American computer scientist

Misty Blowers is the Chief Technology Officer of the US Marine Corps, an American computer scientist and professor of blockchain technologies at George Mason University. She was awarded the 2018 Early Achievement Award from SPIE.

== Early life and education ==
Blowers attended Oneida High School in Madison County, New York. She attended State University of New York College of Environmental Science and Forestry, where she earned a Bachelors degree in Paper Science in 1995. After graduating she spent six years working at Chemical Process Equipment Suppliers designing new pulp mill systems. Blowers completed a Masters in Computer Science at Syracuse University in 2003. She obtained her doctorate in Applied Science and Engineering at the State University of New York College of Environmental Science and Forestry in 2009.

== Career ==
Blowers began to work for the Air Force Research Laboratory. She managed Cyber Operations and looked after over $175 million government contracts. Blowers has several patents for detection and tracking. She designed and developed a machine learning-based approach to monitor complex systems in real time and provide actionable alerts. In 2014 she was named "Technologist of the Year" by the Technical Association of Central New York, and is the only woman ever to win the prize.

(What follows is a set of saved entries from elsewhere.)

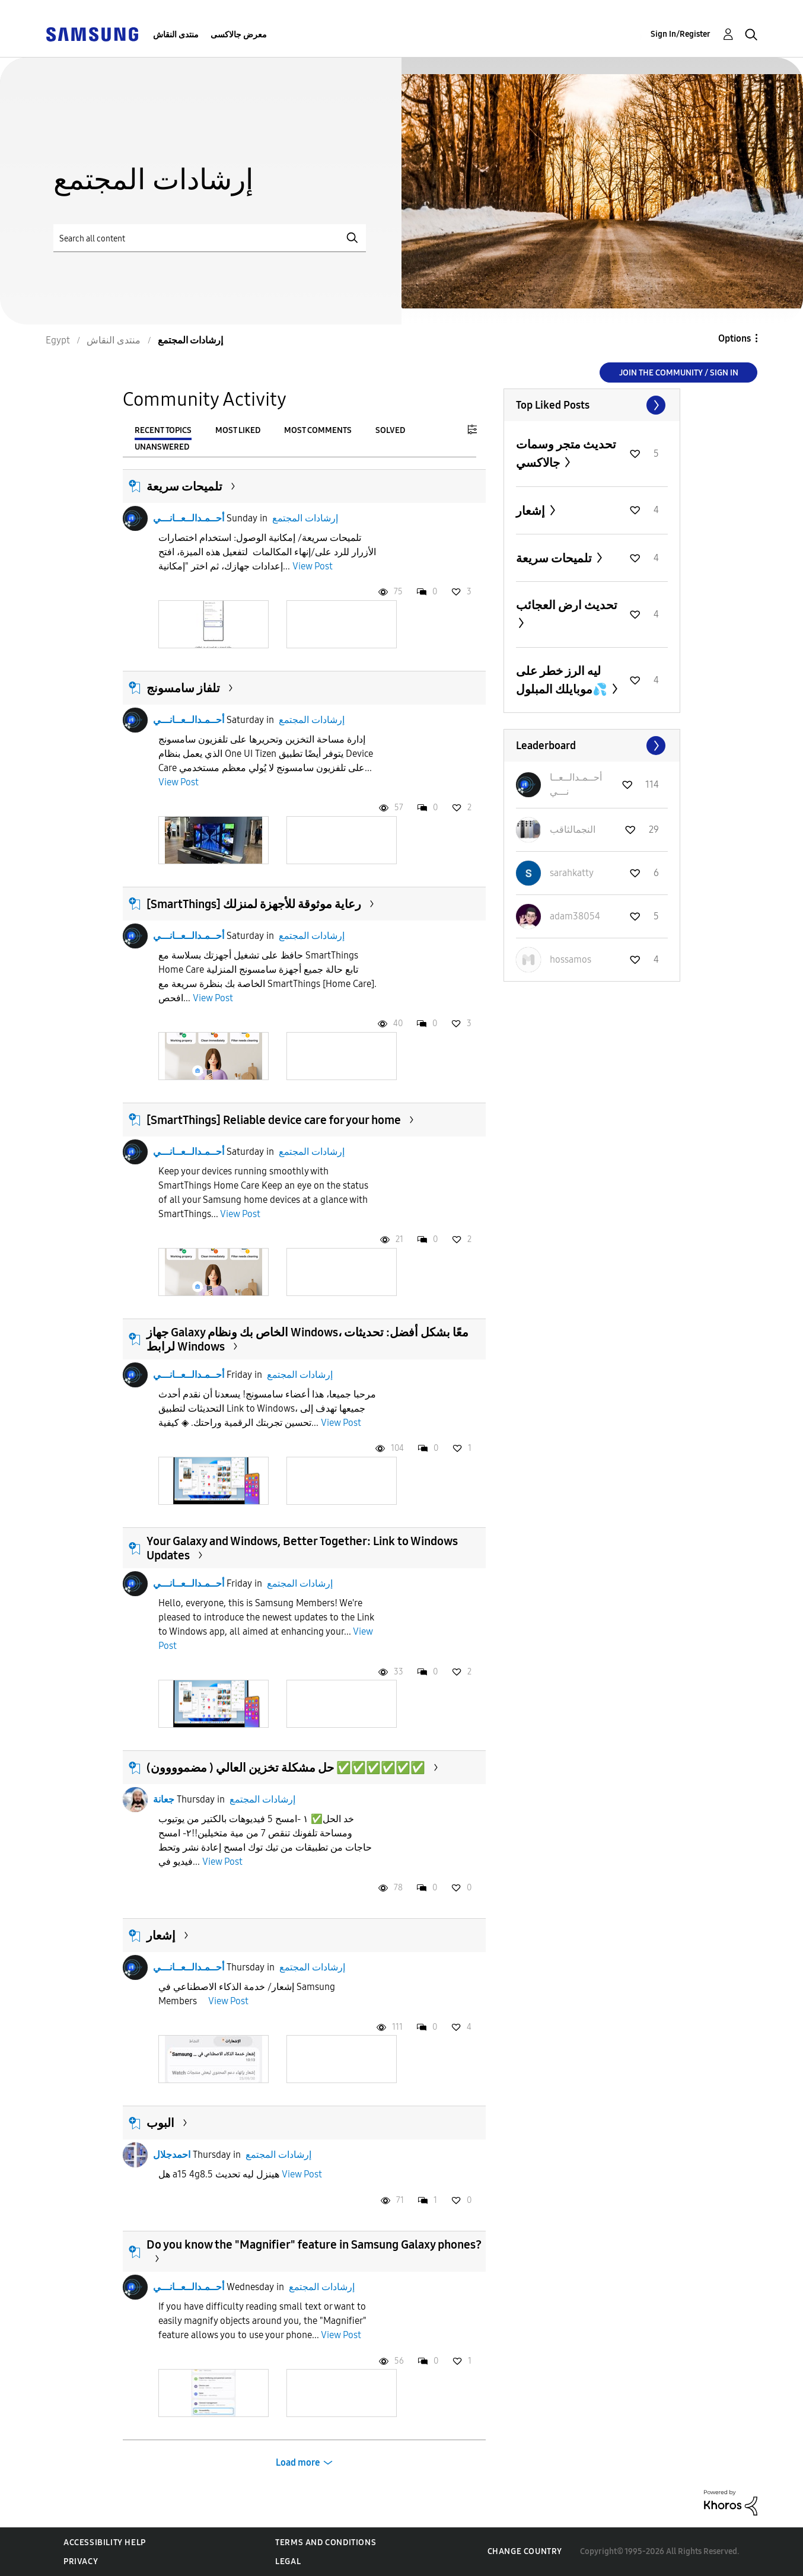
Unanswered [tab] (162, 447)
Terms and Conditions (325, 2542)
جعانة (163, 1799)
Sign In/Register (680, 34)
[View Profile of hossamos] (570, 959)
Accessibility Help (104, 2542)
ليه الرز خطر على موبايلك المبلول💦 (563, 680)
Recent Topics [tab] (163, 430)
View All (592, 405)
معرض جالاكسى (239, 35)
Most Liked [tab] (237, 430)
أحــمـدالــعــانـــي (188, 518)
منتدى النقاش (176, 35)
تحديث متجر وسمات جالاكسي (566, 453)
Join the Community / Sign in (678, 373)
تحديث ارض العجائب (566, 605)
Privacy (80, 2561)
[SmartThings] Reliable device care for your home (273, 1120)
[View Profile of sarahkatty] (572, 872)
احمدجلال (171, 2154)
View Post (312, 566)
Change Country (524, 2551)
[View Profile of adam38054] (575, 916)
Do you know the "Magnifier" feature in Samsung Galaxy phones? (314, 2244)
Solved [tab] (390, 430)
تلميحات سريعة (184, 486)
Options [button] (734, 338)
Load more (298, 2462)
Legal (288, 2561)
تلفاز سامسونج (183, 688)
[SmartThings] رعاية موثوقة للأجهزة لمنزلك (253, 904)
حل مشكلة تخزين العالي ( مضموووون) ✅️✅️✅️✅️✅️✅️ (285, 1767)
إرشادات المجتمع (305, 518)
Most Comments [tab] (318, 430)
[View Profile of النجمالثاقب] (572, 829)
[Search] (209, 238)
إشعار (161, 1935)
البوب (160, 2123)
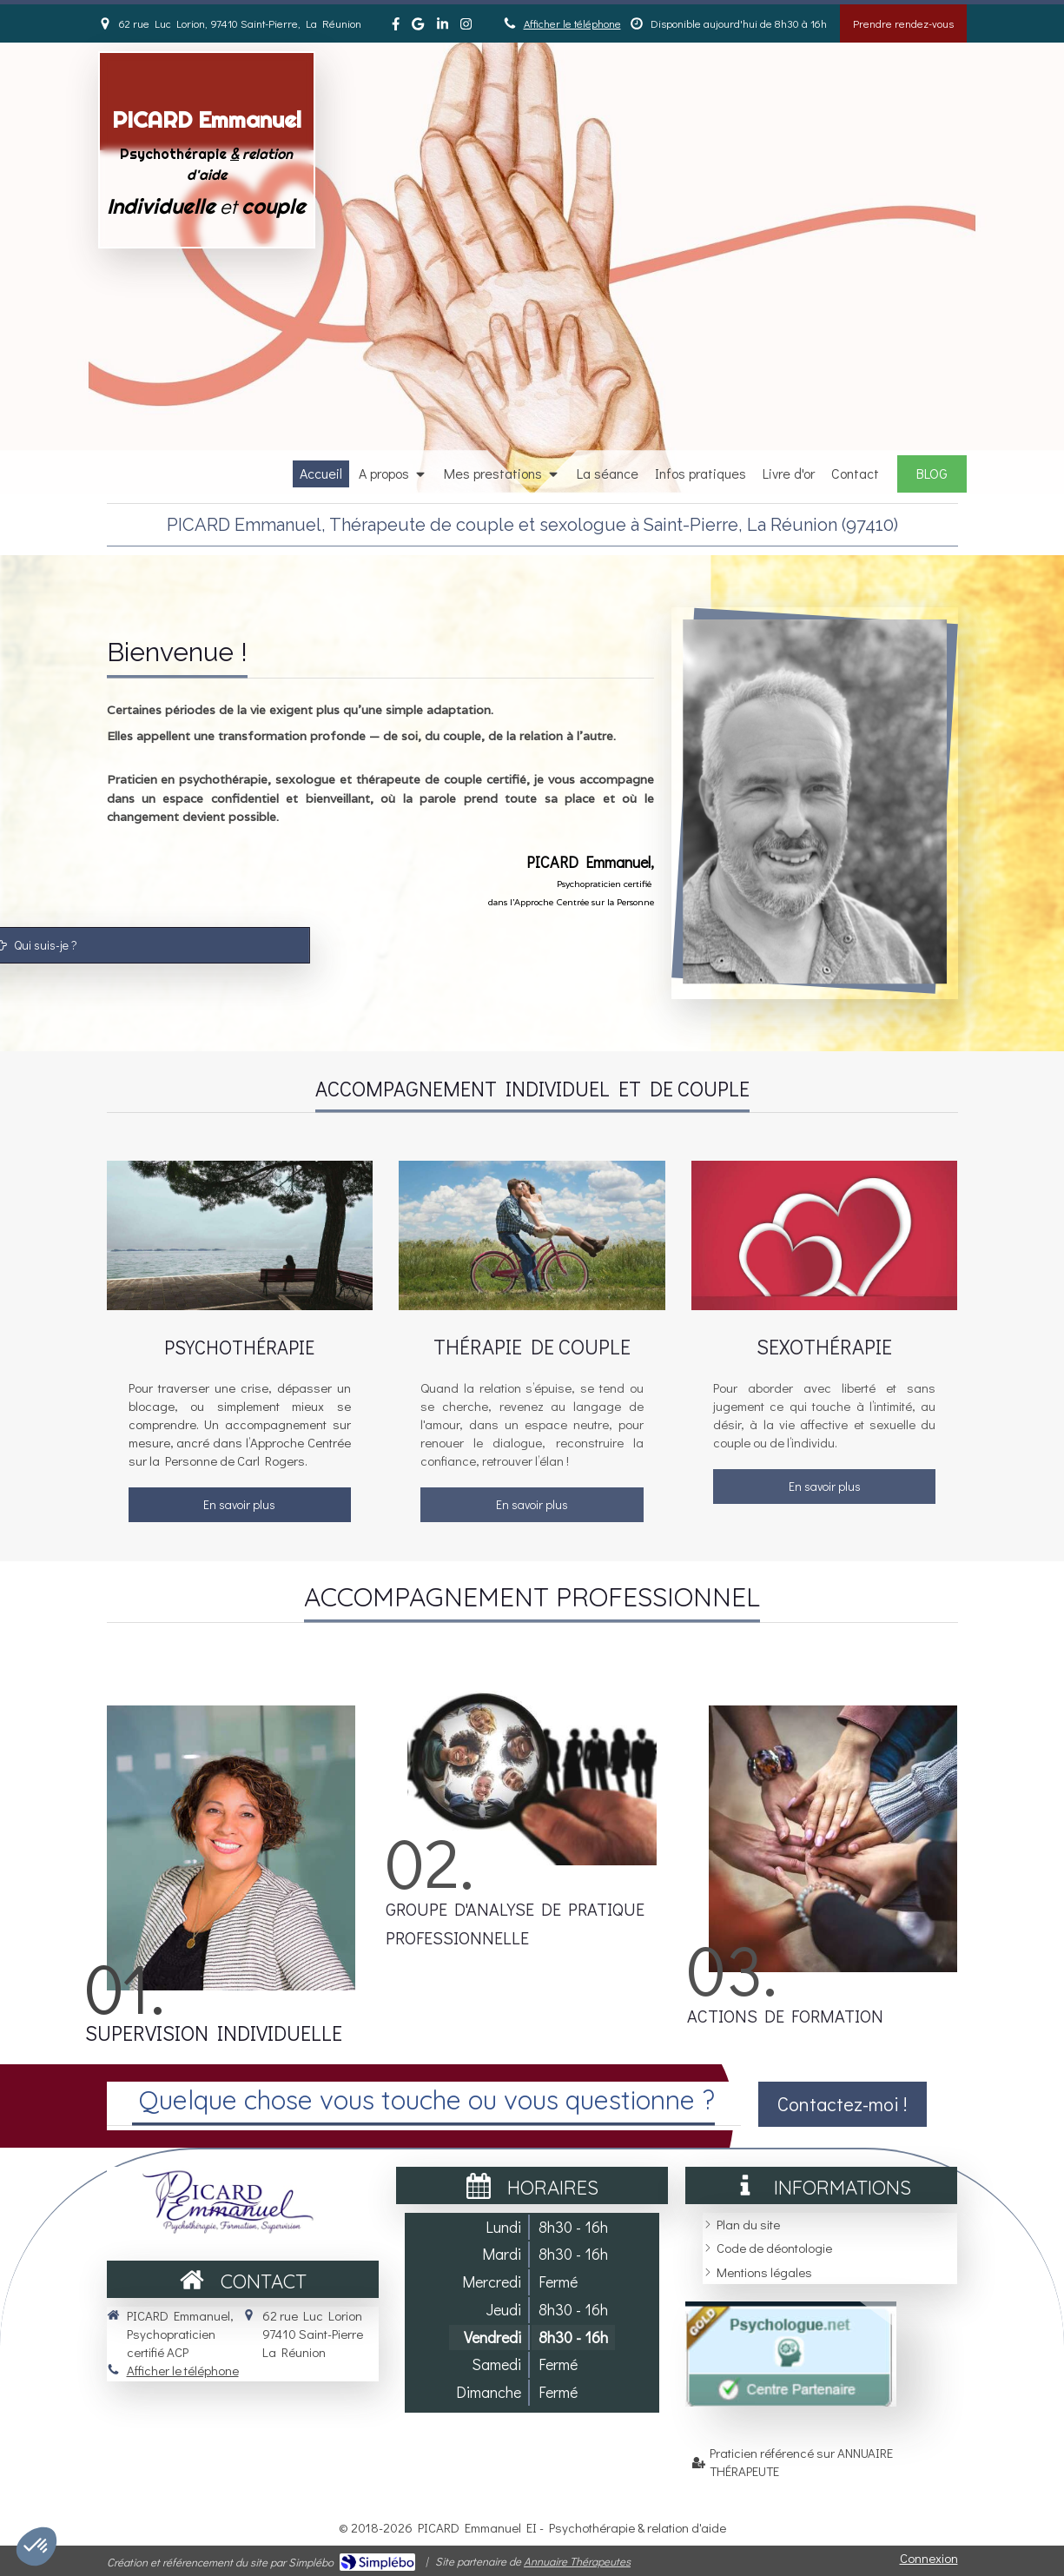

She and a group of government/military leadership and the US Defense Industrial Base wrote the book Evolution of Cyber Operations and Technologies to 2035 in 2015. She founded Datalytica LLC in 2015. Blowers is involved with the development of programs for the US Department of Defense. She is an adjunct professor in Blockchain Technologies at George Mason University. Blowers was corporate director of strategic development at Peraton and performs similar work several other companies.

She was awarded the 2018 Early Achievement Award from SPIE. She was appointed to a NATO task force on Mission Assurance of Autonomous Unmanned Systems.